Tiny Mix Tapes

yuk - a n a k

·

Much of what I love about beat music, admittedly, I do not fully understand. For one, the lure of the technological sublime, apparent in other computer-based music, isn’t an aspiration for most beatmakers. Dancing, another cornerstone, doesn’t apply, either: total concentration, almost to the point of deep meditation, is needed or is at least implied when listening. Nearly everything — from fashion to distribution to aesthetics — about other electronic music genres contrasts beat music, and that’s why I like it. It’s being really real, without a care for historical progression. It’s also being mysterious, sculpting a space for the listener so that they may interpret, converse, and ask questions. It’s also largely geographically centered, in Los Angeles. It’s open, compelling, and non-didactic.

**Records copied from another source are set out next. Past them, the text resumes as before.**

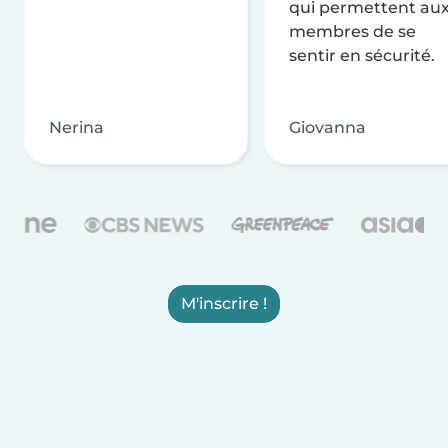
qui permettent au
membres de se
sentir en sécurité.
Nerina
Giovanna
M'inscrire !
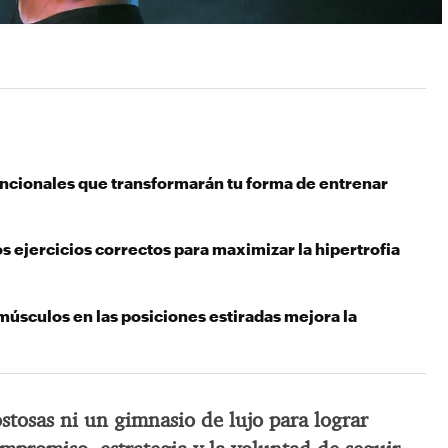
uncionales que transformarán tu forma de entrenar
s ejercicios correctos para maximizar la hipertrofia
músculos en las posiciones estiradas mejora la
stosas ni un gimnasio de lujo para lograr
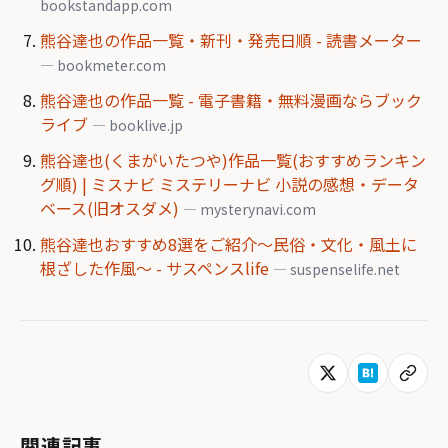
bookstandapp.com
熊谷達也の作品一覧・新刊・発売日順 - 読書メーター
— bookmeter.com
熊谷達也の作品一覧 - 電子書籍・無料漫画ならブック
ライブ
— booklive.jp
熊谷達也(くまがいたつや)作品一覧(おすすめランキン
グ順) | ミスナビ ミステリーナビ 小説の感想・データ
ベース(旧オスダメ)
— mysterynavi.com
熊谷達也おすすめ8選をご紹介～民俗・文化・風土に
根ざした作風～ - サスペンスlife
— suspenselife.net
関連記事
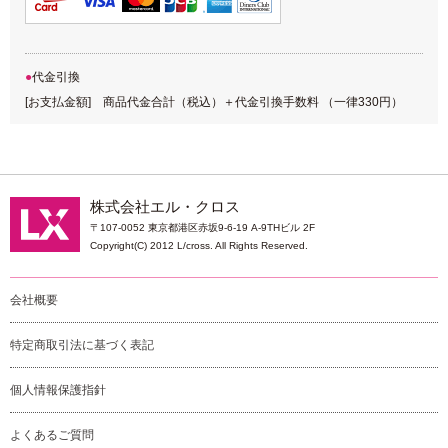
代金引換
[お支払金額] 商品代金合計（税込）＋代金引換手数料 （一律330円）
株式会社エル・クロス
〒107-0052 東京都港区赤坂9-6-19 A-9THビル 2F
Copyright(C) 2012 L/cross. All Rights Reserved.
会社概要
特定商取引法に基づく表記
個人情報保護指針
よくあるご質問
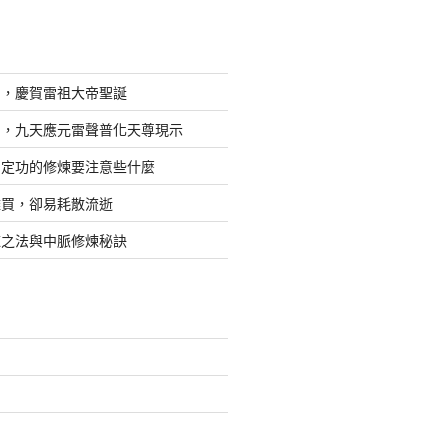
日，慶賀雷祖大帝聖誕
四，九天應元雷聲普化天尊現示
，定功的修煉要注意些什麼
難買，卻易耗散流逝
煉之法與中脈修煉秘訣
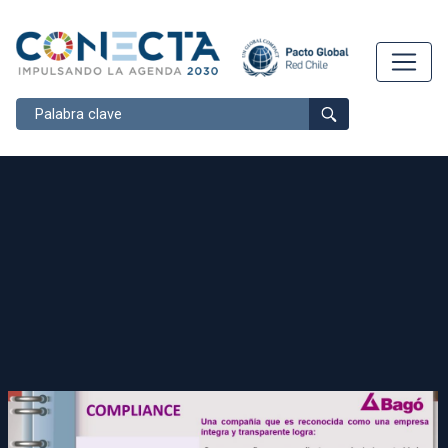
Buscar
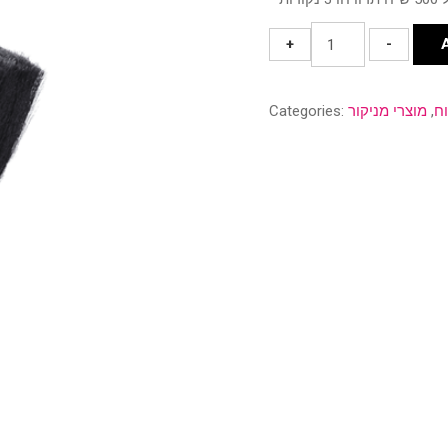
מברשת
+
-
אבק
quantity
וח
,
מוצרי מניקור
Categories:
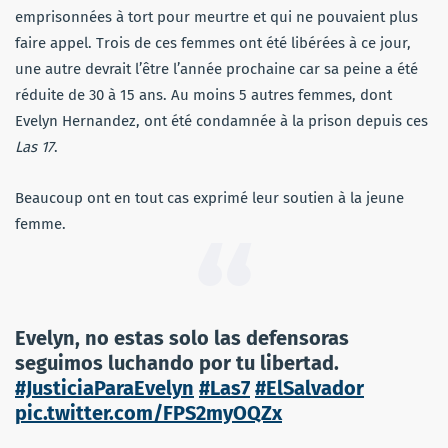
emprisonnées à tort pour meurtre et qui ne pouvaient plus
faire appel. Trois de ces femmes ont été libérées à ce jour,
une autre devrait l’être l’année prochaine car sa peine a été
réduite de 30 à 15 ans. Au moins 5 autres femmes, dont
Evelyn Hernandez, ont été condamnée à la prison depuis ces
Las 17
.
Beaucoup ont en tout cas exprimé leur soutien à la jeune
femme.
Evelyn, no estas solo las defensoras
seguimos luchando por tu libertad.
#JusticiaParaEvelyn
#Las7
#ElSalvador
pic.twitter.com/FPS2myOQZx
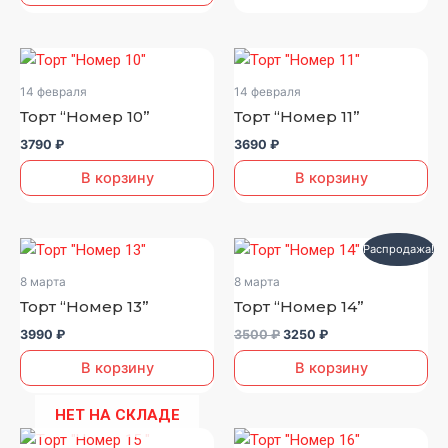
14 февраля
14 февраля
Торт “Номер 10”
Торт “Номер 11”
3790
₽
3690
₽
В корзину
В корзину
Первоначальная
Текущая
Распродажа!
цена
цена:
составляла
3250 ₽.
8 марта
8 марта
3500 ₽.
Торт “Номер 13”
Торт “Номер 14”
3990
₽
3500
₽
3250
₽
В корзину
В корзину
НЕТ НА СКЛАДЕ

yuk, one of the many producers from L.A., crafts lo-fi, 404-SX-heavy beats more about dirt, magnetic tape, vinyl dust, and cultural detritus than about shiny synths, expensive studios, and club fame. The music on his new release for LEAVING fits the mood of the city: discombobulated but alluring, with a social context clinging to the edges. His beats duck underneath the melody — sometimes but not always sidechained — like little, in-rhythm earthquakes. The haze is thick and rubbery like a car tire, the melodies wet and warm, buzzing with non-lexical activity. It’s like a refreshing glass of water &mdsah; something perhaps prized right now in L.A. — as sustainable environmentalists scramble to find a solution for Southern California’s current drought.

What can you do in the world, as one person, and what can you say to another person that could change their environmental footprint or have them think about objects bigger than themselves, like the ecosystem they live in, which, for so much of L.A.’s history, was hidden away from its residents, foggy and concealed, not worried about, simply behind a mask of political strangleholds, of subsidies and crunching, abstract language, leading to nothing but conspiracies? You can make beats: a world scribbled in a sketchbook of sound. They are there to excavate things, to flesh something out, and have it fade away quickly, almost without asking. Though simple, they state their politics in groups. They are there as archipelagos. They are leaves blowing between this imaginary, digital world and the sky, which is sometimes a terrible, smog-filled color.

yuk’s beats are a tender blur. They echo and sometimes blaze, like a sunset, or roast, like a chicken. They are reminders, post-it notes, exercises, and cut-off fragments. They’re temporal, but they seem almost excused from time. They say one thing, softly. Their thereness never exhausts the reality of L.A. They capture the in-between moments of life: like the walk to your apartment from your car, the sip of a cup of tea, a gaze into the sun-drenched trees, or the sound of an empty library. They want you to be in the moment. Because of that, they have a Buddhist inflection.

When meditating, your breathing is beating, and your beating is being. Being, in beat music, becomes a product of matter and energy. Nature and music are outside of each other, melding into one, in us. Geography and mind-phenomena meet on this album. It’s not an exact, constrained science — in fact, it’s sloppy and emotional. Whether I’m on a side street in L.A., on the beach, inside a bar, or in a small bedroom, I can’t see the whole landscape, but I can hear it. a n a k is that music. And I think that’s enough.